= EXERCISE INSTRUCTIONS =
Pictures in the data should be dropped; transcribe exactly the lines from the one that has "Institutos y Centros" through the one that has "лючая Яндекс Метрику, а".

+++

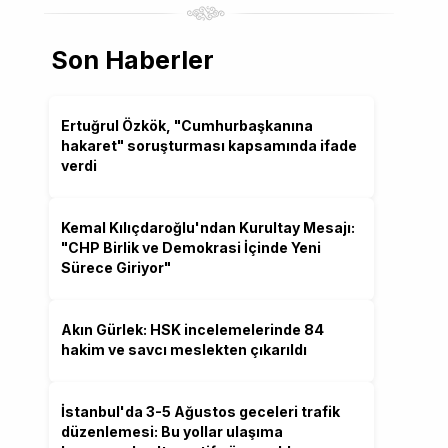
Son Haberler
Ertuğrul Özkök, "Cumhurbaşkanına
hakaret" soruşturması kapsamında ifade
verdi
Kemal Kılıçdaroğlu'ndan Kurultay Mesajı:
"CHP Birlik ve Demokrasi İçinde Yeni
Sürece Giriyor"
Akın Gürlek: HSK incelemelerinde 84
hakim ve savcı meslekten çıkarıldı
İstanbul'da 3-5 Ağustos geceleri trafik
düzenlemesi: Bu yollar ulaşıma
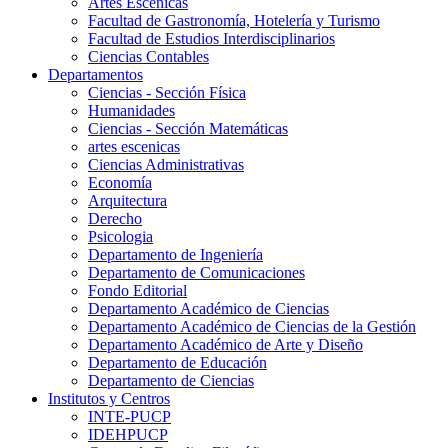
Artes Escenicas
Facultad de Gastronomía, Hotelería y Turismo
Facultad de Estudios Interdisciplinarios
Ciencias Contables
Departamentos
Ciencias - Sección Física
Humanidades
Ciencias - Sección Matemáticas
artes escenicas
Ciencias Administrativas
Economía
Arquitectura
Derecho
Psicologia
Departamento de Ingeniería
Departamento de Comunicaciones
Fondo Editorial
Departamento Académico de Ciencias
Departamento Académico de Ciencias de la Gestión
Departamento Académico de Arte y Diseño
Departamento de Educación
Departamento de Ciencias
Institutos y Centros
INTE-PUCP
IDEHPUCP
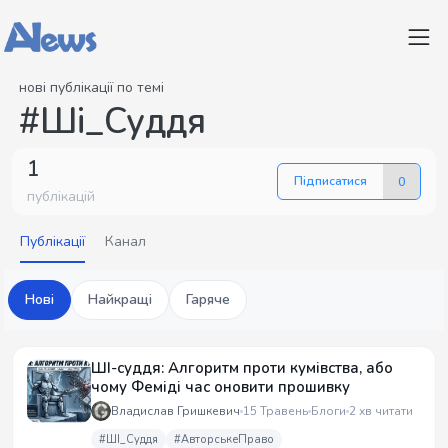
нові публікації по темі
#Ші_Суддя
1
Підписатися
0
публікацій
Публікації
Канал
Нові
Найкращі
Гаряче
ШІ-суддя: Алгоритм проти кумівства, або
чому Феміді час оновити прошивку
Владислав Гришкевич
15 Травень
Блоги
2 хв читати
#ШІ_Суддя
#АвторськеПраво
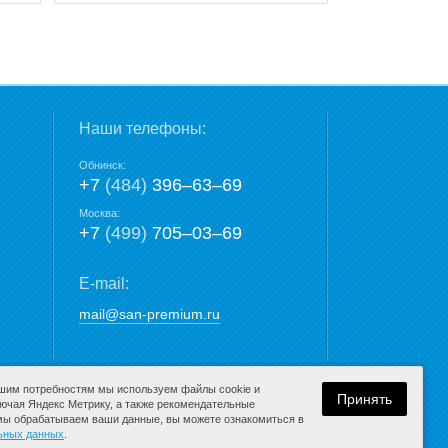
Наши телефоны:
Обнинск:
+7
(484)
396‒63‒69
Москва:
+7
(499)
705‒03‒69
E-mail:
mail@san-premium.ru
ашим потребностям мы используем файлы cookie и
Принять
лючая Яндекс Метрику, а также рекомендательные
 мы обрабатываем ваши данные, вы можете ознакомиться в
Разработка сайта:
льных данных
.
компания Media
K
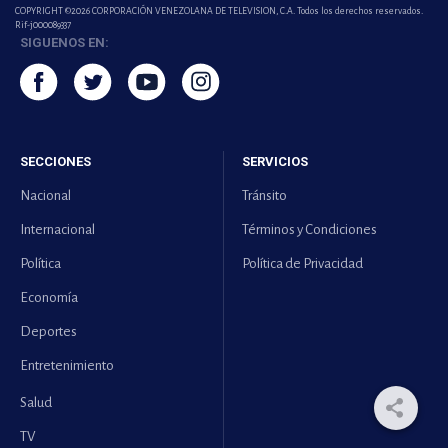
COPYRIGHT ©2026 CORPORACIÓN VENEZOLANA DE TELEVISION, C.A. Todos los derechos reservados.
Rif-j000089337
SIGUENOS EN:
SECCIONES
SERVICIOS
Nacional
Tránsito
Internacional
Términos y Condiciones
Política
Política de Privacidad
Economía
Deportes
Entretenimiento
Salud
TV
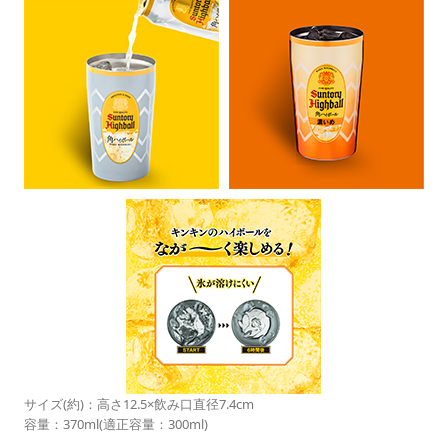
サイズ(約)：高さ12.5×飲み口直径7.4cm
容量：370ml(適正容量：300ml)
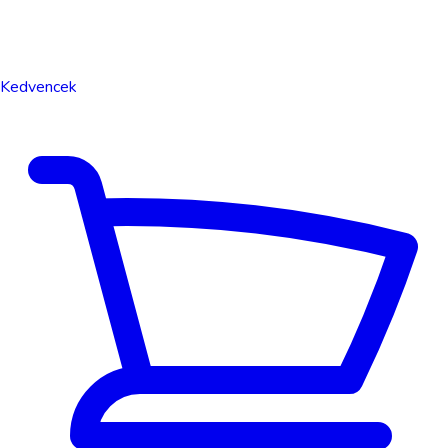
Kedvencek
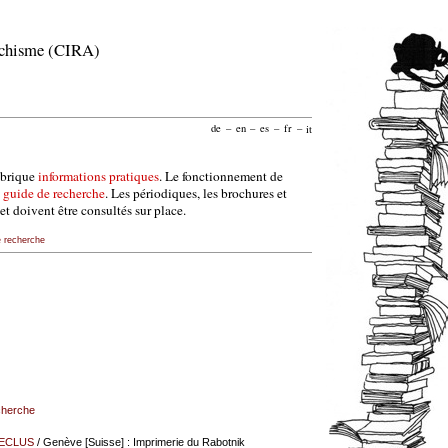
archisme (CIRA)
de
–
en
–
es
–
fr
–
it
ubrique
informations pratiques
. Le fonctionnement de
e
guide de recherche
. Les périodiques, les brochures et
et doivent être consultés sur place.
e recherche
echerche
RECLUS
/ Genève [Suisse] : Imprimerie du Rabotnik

+++

= ANSWER FOR THE TASK =
Institutos y Centros
INTE-PUCP
IDEHPUCP
нові публікації по темі
#Ші_Суддя
1
Підписатися
0
публікацій
Публікації
Канал
Нові
Найкращі
Гаряче
ШІ-суддя: Алгоритм проти кумівства, або
чому Феміді час оновити прошивку
Владислав Гришкевич
15 Травень
Блоги
2 хв читати
#ШІ_Суддя
#АвторськеПраво
Наши телефоны:
Обнинск:
+7
(484)
396‒63‒69
Москва:
+7
(499)
705‒03‒69
E-mail:
mail@san-premium.ru
ашим потребностям мы используем файлы cookie и
Принять
лючая Яндекс Метрику, а также рекомендательные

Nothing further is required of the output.